* **EXERCISE BRIEF**:
Among the entries, which lines carry the string "için"? Copy each of them.

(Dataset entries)
# # # # #
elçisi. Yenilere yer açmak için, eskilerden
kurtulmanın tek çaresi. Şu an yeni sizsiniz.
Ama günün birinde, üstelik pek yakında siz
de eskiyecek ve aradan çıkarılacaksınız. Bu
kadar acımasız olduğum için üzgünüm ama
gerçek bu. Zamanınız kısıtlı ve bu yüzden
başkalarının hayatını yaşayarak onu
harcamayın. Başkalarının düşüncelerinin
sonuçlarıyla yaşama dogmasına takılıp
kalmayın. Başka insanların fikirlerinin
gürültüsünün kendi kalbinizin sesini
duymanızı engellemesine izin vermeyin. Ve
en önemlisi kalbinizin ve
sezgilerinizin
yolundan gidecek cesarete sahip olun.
# # # # #
* **OUTPUT**:
elçisi. Yenilere yer açmak için, eskilerden
kadar acımasız olduğum için üzgünüm ama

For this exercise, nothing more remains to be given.